The protocol expose commands to interact with the distributed storage :
- SET : set a value in the storage
- GET : get a value from the storage
- TOUCH : update the ttl of a key
- DELETE : delete a key from the storage
- INCR : increment the value for a key
- RATE_LIMITER : consume a token in the sliding window rate limiter identified by the key
In a clustered deployment (2 or more instances), a client need to connect to only one instance to see all the storage. The goal is to provide a near storage associated with a nginx instance.
Startup
This command startup the storage on default port (4321), with default replication options (UDP multicast) :
java -jar ngx-distributed-shm.jar
Or :
java -cp ngx-distributed-shm.jar io.github.grrolland.hcshm.Main
To startup with a configuration directory ./conf (with hazelcast.xml and logback.xml) use :
java -cp ngx-distributed-shm.jar:./conf io.github.grrolland.hcshm.Main
The dist/bin directory contains startup and shutdown scripts.
Startup Options
-Dngx-distributed-shm.port=port default : 4321
Startup the storage and bind the protocol port on <port>.

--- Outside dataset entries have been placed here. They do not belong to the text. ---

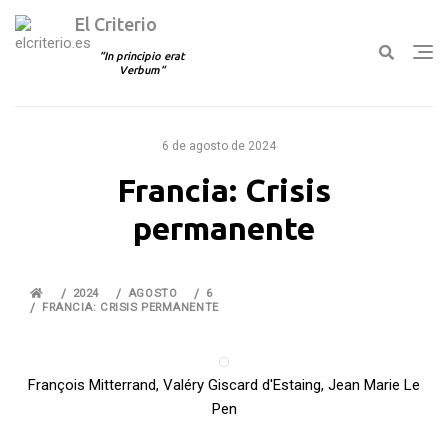
El Criterio
In principio erat
Verbum
Ir
al
6 de agosto de 2024
contenido
Francia: Crisis
permanente
2024
AGOSTO
6
FRANCIA: CRISIS PERMANENTE
François Mitterrand, Valéry Giscard d'Estaing, Jean Marie Le
Pen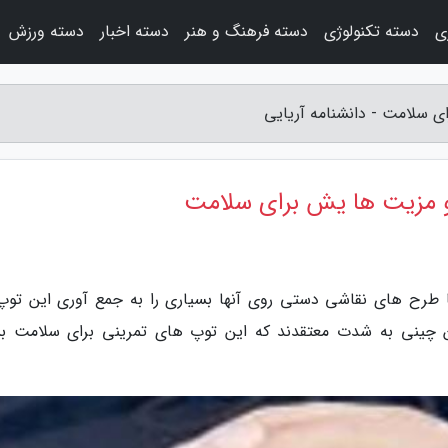
ی
دسته تکنولوژی
دسته فرهنگ و هنر
دسته اخبار
دسته ورزش
 سلامت - دانشنامه آریایی
 مزیت ها یش برای سلامت
ا طرح های نقاشی دستی روی آنها بسیاری را به جمع آوری این توپ
چینی به شدت معتقدند که این توپ های تمرینی برای سلامت بس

This command startup the storage on the port 40000 and the 127.0.0.1 address :
java -Dngx-distributed-shm.port=40000 -jar ngx-distributed-shm.jar
-Dngx-distributed-shm.bind_address=address default : 127.0.0.1
Startup the storage and bind the protocol on address <address>.
This command startup the storage on the 192.168.0.1 address :
java -Dngx-distributed-shm.bind_address=192.168.0.1 -jar ngx-distributed-shm.jar
Configure the hazelcast IMDG map for replication
The hazelcast IMDG is configured with a configuration file which must be present in the classpath. The file must be named hazelcast.xml.
This is an example of this file :
<?xml version="1.0" encoding="UTF-8"?>
<hazelcast xmlns:xsi="http://www.w3.org/2001/XMLSchema-instance"
xmlns="http://www.hazelcast.com/schema/config"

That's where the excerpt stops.